Speaking with Hello! Online Darren revealed, "It was the same meal every year."
"They're actually boring when it comes to festivities! They didn't do hams or anything, just traditional turkeys. We did three turkeys for the Queen and her family in the royal dining room, one for the children's nursery and then more for the 100 or so staff, so everyone had a Christmas lunch."
Revealing the mainstays of the Christmas menu, Darren added, "turkey, different stuffings – sage and onion, chestnut – and the traditional sides like roast potatoes, mash potatoes, parsnips and Brussels sprouts."
And for dessert? According to Darren, it was always Christmas pudding!

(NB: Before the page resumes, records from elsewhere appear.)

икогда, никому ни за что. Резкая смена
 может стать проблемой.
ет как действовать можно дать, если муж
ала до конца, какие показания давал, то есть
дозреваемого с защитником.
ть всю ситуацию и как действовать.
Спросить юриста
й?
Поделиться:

"The pudding was made in pudding basins, turned out, decorated in holly, doused in brandy and then the palace steward would carry it, flaming, into the royal dining room," Darren said.
Later in the evening, after a walk around the grounds of Sandringham Estate, the royals would be treated to yet another elaborate meal in the form of a buffet.
Darren said, "When I was there Harrods would always give them a whole foie gras en croute. They'd have a whole Stilton cheese. We'd take the top off, pitchfork the top and pour port into it. It made this gorgeous spread for the crackers. It was really opulent. There was also a big York ham that was decorated."
"Then after carving all of the meat, the Queen would then ask the steward to pour the Head Chef a drink and he'd get a whisky and they'd toast him and say thank you, and that was them saying thank you for the whole year."
How lovely! Now, how do we score an invite?